■ Extracted page text data:
▬▬▬

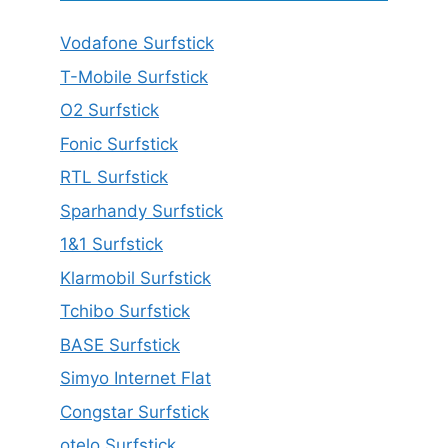
Vodafone Surfstick
T-Mobile Surfstick
O2 Surfstick
Fonic Surfstick
RTL Surfstick
Sparhandy Surfstick
1&1 Surfstick
Klarmobil Surfstick
Tchibo Surfstick
BASE Surfstick
Simyo Internet Flat
Congstar Surfstick
otelo Surfstick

▬▬▬

■ WHAT NEEDS TO BE DONE: Each record above needs to be copied exactly, with images left out.

■ EXERCISE RESULT:
Vodafone Surfstick
T-Mobile Surfstick
O2 Surfstick
Fonic Surfstick
RTL Surfstick
Sparhandy Surfstick
1&1 Surfstick
Klarmobil Surfstick
Tchibo Surfstick
BASE Surfstick
Simyo Internet Flat
Congstar Surfstick
otelo Surfstick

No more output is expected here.